DIRECTIONS FOR THIS TASK:
Nothing but the lines from the start of the entries below through the line containing "FRU.TO. Foto: Divulgação" should appear in the answer, copied exactly and free of pictures.

[Extracted records]
--- START ---

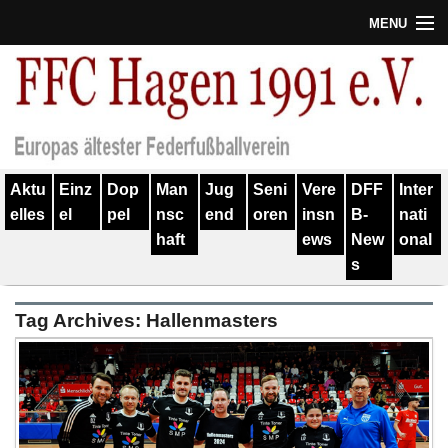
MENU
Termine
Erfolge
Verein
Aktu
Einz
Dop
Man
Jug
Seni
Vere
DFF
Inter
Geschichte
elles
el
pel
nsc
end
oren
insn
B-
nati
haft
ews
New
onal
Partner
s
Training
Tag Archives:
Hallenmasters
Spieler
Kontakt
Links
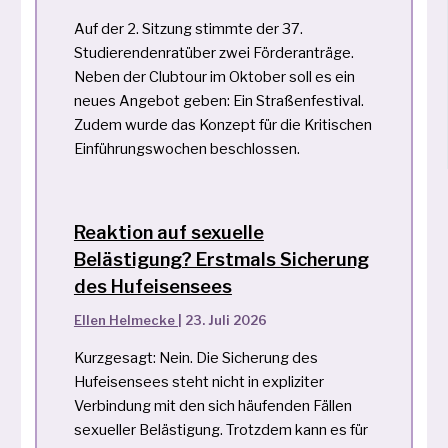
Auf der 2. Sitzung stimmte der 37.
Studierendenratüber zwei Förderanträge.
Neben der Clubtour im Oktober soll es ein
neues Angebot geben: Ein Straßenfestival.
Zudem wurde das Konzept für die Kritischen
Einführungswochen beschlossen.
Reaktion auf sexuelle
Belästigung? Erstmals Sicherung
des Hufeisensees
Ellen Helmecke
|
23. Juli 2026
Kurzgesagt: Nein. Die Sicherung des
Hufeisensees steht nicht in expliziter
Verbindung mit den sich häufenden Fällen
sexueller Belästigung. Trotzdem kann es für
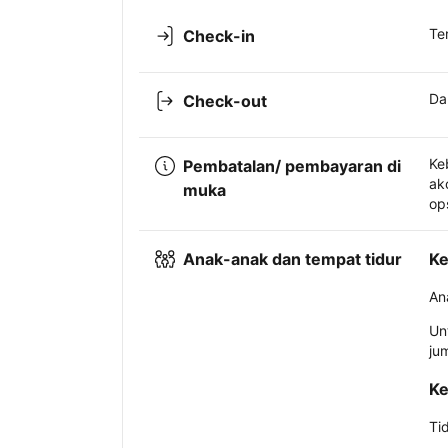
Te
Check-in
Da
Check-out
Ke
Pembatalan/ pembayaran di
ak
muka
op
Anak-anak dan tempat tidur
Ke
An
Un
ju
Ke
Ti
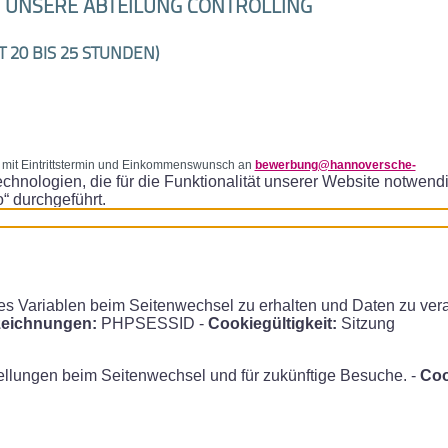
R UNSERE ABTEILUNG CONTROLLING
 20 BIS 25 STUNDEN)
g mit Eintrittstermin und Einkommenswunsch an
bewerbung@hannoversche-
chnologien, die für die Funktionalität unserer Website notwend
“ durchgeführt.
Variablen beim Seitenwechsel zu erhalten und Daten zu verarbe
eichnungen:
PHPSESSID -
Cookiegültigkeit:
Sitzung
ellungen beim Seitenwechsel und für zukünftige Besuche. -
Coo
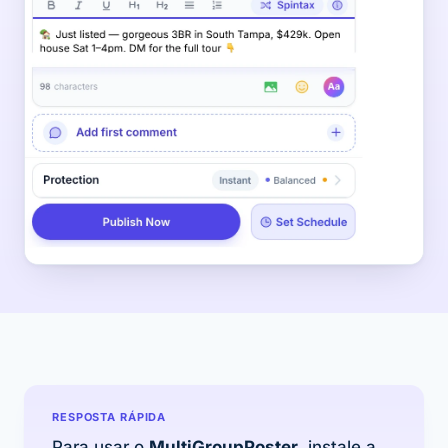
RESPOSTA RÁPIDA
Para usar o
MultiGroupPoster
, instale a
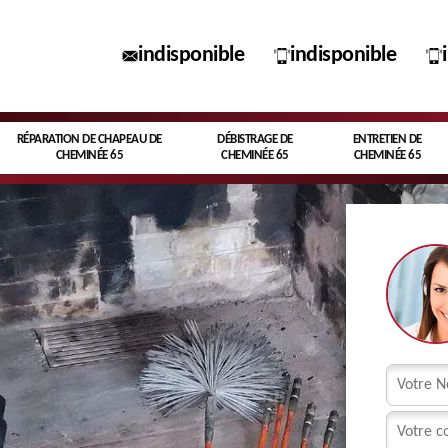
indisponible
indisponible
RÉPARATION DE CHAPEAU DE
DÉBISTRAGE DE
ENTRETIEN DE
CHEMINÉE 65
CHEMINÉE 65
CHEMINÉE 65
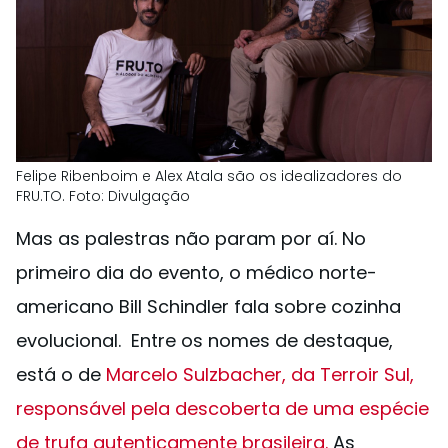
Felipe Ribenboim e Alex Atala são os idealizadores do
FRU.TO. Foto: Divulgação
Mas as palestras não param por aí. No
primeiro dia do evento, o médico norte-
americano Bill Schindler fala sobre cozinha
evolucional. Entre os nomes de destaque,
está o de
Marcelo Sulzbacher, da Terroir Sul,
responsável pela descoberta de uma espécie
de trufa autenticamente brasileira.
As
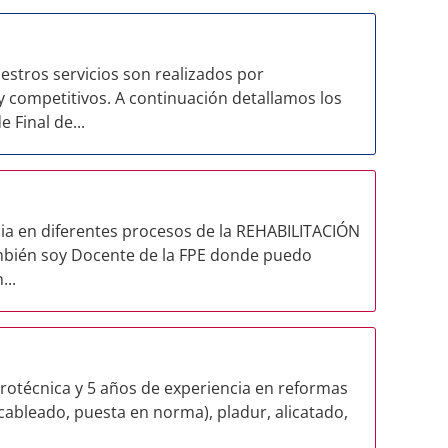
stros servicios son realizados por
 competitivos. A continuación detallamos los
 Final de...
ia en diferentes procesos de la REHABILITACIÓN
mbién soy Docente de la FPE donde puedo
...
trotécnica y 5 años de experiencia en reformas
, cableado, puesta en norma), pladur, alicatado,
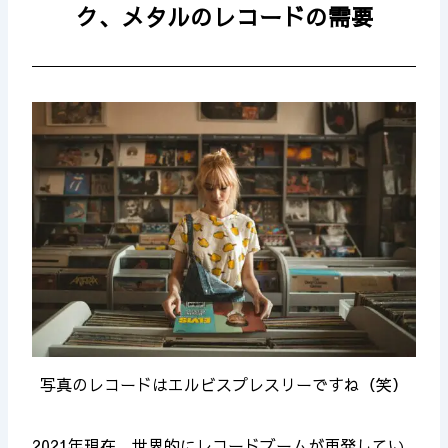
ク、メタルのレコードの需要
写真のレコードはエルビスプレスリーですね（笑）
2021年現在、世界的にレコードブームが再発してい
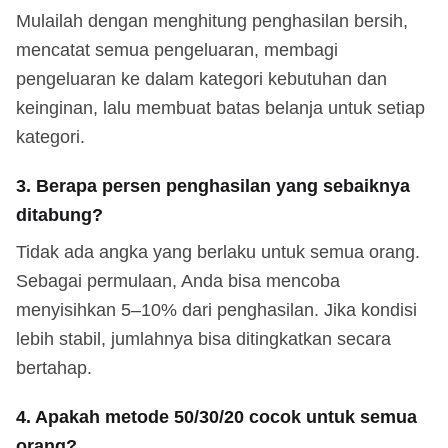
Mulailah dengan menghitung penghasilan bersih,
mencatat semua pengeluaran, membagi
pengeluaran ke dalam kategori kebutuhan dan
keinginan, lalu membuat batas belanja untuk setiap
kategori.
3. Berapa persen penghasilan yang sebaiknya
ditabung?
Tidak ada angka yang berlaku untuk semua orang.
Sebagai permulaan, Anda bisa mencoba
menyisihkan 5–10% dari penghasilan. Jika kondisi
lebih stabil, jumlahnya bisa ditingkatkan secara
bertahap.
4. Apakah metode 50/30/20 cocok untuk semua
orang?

--- END ---

OUTPUT:
MENU
Termine
Erfolge
Verein
Aktu
Einz
Dop
Man
Jug
Seni
Vere
DFF
Inter
Geschichte
elles
el
pel
nsc
end
oren
insn
B-
nati
haft
ews
New
onal
Partner
s
Training
Tag Archives:
Hallenmasters
Spieler
Kontakt
Links
Auf der 2. Sitzung stimmte der 37.
Studierendenratüber zwei Förderanträge.
Neben der Clubtour im Oktober soll es ein
neues Angebot geben: Ein Straßenfestival.
Zudem wurde das Konzept für die Kritischen
Einführungswochen beschlossen.
Reaktion auf sexuelle
Belästigung? Erstmals Sicherung
des Hufeisensees
Ellen Helmecke
|
23. Juli 2026
Kurzgesagt: Nein. Die Sicherung des
Hufeisensees steht nicht in expliziter
Verbindung mit den sich häufenden Fällen
sexueller Belästigung. Trotzdem kann es für
Te
Check-in
Da
Check-out
Ke
Pembatalan/ pembayaran di
ak
muka
op
Anak-anak dan tempat tidur
Ke
An
Un
ju
Ke
Ti
R UNSERE ABTEILUNG CONTROLLING
 20 BIS 25 STUNDEN)
g mit Eintrittstermin und Einkommenswunsch an
bewerbung@hannoversche-
chnologien, die für die Funktionalität unserer Website notwend
“ durchgeführt.
Variablen beim Seitenwechsel zu erhalten und Daten zu verarbe
eichnungen:
PHPSESSID -
Cookiegültigkeit:
Sitzung
ellungen beim Seitenwechsel und für zukünftige Besuche. -
Coo
RESPOSTA RÁPIDA
Para usar o
MultiGroupPoster
, instale a
indisponible
indisponible
RÉPARATION DE CHAPEAU DE
DÉBISTRAGE DE
ENTRETIEN DE
CHEMINÉE 65
CHEMINÉE 65
CHEMINÉE 65
Felipe Ribenboim e Alex Atala são os idealizadores do
FRU.TO. Foto: Divulgação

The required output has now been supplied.